Linke Politiker in Berlin verlangen eine Enteignung. Gemäßigtere einen Mietendeckel. Beides bewirkt, dass noch weniger verkauft und bewohnt wird. Westliche Bundesländer überlegen eine Zweitwohnsitzabgabe, aber das ist nicht das Großstadtproblem. In Wien gibt es Objekte, die ganz leer stehen. Warum nicht eine moderate Leerstandbesteuerung? Eine Lösung wäre, wenn jeder oder jede die eine Wohnung besitzt aber nicht vermietet, dafür einen kleinen Beitrag zahlt. Dann wird man sich überlegen, ob vermieten oder verkaufen nicht besser ist. Es könnte ein kleiner Betrag sein, vielleicht 150 € ab dem dritten Jahr des Leerstandes, und dann jedes Jahr um 10 % steigend. Die jährliche Vorschreibung, erinnert dann an die Möglichkeit zu vermieten. Andernfalls wird das Objekt jedes Jahr weniger wert. Die Steuer ist kein unerlaubter Staatseingriff, sondern ein Spiegelbild der Umweltkosten durch Bodenversiegelung und höheres Verkehrsaufkommen. Bei Vermietung entsteht ein Nebeneinkommen, vielleicht kann man das auch als Pensionskasse betrachten. Etwaige Einwände des Verfassungsgerichtshofes verlieren an Gewicht, weil die Verringerung von Treibhausgasen immer mehr ein anerkanntes Ziel bei Gerichtsentscheidungen wird.

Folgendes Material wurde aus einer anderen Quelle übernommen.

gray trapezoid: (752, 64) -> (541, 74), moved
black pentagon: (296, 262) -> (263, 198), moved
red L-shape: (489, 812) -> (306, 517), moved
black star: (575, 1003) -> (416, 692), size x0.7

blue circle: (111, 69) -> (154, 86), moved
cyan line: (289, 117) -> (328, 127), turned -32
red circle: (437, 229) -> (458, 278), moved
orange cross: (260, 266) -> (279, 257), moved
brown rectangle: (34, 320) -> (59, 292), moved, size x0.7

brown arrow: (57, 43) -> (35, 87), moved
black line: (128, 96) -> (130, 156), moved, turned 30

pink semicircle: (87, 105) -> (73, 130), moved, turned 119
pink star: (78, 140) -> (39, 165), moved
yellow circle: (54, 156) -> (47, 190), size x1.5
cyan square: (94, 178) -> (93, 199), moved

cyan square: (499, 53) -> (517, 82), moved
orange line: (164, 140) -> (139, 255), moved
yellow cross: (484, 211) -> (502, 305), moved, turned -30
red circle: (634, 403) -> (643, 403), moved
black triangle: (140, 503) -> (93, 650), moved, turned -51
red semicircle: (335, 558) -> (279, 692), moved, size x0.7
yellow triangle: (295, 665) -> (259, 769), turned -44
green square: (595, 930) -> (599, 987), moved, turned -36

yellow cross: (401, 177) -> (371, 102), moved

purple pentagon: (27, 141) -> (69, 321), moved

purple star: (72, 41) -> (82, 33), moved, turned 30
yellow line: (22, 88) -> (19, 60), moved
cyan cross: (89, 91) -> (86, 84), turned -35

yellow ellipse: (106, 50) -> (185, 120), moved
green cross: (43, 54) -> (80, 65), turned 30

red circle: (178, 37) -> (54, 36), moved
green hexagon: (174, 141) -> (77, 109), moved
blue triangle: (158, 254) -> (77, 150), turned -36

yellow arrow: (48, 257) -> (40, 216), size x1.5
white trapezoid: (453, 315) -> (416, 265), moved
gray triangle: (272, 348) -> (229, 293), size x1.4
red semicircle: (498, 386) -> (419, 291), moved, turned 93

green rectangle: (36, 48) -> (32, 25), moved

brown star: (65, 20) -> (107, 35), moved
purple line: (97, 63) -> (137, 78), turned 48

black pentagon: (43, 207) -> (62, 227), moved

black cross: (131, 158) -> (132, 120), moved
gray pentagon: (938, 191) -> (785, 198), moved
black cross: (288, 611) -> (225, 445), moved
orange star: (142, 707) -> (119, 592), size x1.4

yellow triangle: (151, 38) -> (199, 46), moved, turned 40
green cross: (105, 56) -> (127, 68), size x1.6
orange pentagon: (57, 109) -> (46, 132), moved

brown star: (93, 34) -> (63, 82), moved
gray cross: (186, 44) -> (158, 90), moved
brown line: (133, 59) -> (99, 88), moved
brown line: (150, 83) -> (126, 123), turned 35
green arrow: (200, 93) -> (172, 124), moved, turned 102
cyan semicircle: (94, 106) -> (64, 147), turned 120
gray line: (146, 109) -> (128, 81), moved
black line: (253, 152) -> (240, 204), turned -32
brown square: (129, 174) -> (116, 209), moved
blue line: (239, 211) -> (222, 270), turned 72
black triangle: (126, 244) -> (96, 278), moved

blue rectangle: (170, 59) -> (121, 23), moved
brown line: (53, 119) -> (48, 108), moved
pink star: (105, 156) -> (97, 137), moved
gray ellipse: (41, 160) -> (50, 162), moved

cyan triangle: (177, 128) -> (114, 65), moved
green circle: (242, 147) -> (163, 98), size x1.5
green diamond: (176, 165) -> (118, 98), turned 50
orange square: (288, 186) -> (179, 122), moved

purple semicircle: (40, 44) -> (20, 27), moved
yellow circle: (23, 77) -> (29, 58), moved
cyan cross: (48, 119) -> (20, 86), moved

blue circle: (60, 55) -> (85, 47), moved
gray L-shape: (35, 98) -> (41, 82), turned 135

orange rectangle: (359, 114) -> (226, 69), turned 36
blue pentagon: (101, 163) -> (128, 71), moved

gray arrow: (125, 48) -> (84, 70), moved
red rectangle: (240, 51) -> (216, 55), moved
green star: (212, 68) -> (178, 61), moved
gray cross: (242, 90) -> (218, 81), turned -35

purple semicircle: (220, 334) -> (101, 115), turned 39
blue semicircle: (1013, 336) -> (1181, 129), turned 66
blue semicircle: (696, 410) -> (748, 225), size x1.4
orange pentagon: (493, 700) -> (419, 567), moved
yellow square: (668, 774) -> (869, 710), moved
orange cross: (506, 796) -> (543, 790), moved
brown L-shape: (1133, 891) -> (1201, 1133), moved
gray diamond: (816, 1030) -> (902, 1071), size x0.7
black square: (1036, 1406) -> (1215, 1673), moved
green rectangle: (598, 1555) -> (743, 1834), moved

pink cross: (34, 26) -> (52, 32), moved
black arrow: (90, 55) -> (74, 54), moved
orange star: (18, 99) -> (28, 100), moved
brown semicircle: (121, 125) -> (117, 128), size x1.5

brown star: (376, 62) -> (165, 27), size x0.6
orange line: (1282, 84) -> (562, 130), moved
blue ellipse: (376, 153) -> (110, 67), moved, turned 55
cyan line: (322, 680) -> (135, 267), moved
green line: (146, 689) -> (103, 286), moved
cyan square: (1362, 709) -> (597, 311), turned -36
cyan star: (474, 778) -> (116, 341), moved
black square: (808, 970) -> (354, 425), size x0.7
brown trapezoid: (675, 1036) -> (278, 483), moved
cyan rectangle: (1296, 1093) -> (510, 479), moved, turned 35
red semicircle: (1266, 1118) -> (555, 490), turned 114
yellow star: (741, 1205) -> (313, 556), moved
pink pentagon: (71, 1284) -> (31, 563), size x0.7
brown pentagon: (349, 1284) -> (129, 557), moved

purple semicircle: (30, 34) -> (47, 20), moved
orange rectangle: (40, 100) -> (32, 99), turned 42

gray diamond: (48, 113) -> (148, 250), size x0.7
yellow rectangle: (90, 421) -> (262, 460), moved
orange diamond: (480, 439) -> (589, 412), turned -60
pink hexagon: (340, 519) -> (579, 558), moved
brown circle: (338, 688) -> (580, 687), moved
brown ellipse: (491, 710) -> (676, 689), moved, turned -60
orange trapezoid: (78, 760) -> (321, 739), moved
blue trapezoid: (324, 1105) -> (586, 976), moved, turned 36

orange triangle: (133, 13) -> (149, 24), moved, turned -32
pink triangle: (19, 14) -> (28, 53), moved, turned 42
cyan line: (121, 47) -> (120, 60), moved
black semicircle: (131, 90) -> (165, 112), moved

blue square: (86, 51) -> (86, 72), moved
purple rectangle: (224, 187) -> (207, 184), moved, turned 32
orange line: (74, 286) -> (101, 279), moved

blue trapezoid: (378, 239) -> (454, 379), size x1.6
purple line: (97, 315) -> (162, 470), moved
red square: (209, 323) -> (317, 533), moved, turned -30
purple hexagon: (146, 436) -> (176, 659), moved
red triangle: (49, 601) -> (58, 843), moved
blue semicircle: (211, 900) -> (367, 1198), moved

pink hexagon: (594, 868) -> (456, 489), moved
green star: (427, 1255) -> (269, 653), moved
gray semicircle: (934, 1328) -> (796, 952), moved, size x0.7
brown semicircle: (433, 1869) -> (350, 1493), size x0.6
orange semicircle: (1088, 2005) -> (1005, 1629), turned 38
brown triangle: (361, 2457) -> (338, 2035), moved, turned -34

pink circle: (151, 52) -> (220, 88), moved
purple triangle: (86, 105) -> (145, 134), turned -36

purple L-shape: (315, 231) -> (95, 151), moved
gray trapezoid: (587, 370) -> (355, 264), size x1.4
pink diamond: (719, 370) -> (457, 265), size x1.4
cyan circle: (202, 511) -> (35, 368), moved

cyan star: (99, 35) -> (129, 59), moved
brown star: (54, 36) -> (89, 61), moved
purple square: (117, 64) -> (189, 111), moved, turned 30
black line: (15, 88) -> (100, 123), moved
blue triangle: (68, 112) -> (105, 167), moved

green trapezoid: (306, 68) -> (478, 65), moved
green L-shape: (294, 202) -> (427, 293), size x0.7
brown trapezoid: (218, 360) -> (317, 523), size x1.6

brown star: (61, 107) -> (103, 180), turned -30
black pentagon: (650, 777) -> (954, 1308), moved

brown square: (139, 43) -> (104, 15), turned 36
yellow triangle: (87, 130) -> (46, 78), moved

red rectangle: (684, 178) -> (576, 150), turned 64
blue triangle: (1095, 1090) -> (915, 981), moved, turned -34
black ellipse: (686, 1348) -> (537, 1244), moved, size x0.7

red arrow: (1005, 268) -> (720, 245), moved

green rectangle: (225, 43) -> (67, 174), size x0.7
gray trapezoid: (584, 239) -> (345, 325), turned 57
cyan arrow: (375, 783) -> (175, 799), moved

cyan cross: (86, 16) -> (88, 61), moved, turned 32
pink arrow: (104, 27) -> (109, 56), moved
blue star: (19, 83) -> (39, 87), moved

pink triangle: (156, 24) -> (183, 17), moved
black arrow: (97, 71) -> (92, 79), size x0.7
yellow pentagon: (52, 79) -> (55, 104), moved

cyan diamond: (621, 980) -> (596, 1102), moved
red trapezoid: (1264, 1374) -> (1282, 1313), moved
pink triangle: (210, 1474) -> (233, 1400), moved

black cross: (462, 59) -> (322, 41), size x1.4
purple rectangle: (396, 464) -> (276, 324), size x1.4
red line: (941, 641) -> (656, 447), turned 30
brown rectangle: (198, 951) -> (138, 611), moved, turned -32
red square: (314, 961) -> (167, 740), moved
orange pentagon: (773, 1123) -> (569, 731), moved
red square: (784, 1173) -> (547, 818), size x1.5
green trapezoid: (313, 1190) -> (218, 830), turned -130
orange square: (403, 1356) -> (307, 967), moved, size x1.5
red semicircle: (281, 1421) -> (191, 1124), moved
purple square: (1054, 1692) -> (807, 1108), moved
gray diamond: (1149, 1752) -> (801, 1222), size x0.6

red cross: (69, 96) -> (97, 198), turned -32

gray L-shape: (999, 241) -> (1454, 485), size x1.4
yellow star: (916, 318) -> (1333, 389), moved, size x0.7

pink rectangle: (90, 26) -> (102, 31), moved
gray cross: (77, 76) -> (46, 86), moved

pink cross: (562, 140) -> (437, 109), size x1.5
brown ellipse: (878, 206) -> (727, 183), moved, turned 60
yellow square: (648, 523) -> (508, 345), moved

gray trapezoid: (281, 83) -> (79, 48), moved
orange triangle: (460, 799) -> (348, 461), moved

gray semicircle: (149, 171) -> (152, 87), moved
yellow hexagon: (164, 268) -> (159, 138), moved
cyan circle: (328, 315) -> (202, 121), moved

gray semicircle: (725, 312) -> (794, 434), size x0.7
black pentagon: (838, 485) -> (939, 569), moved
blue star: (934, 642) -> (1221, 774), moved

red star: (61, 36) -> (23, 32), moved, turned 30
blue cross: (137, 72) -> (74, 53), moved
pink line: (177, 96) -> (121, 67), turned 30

Die Steuer soll nicht zu alten Steuern hinzukommen, sie spart Kosten für Neubau und Umwidmung von Grünflächen, die Wohnkosten sinken. Einnahmen können zurückgegeben werden, am besten mehr als 100 % zur Reduktion der Lohnnebenkosten. Dann haben wir einen Dreifachgewinn: leistbare Wohnungen, zusätzliche kleine Geschäftslokale und geringere Umweltkosten.

Karl Aiginger war bis 2016 Chef des Österreichischen Instituts für Wirtschaftsforschung und leitet die Europaplattform Wien–Brüssel.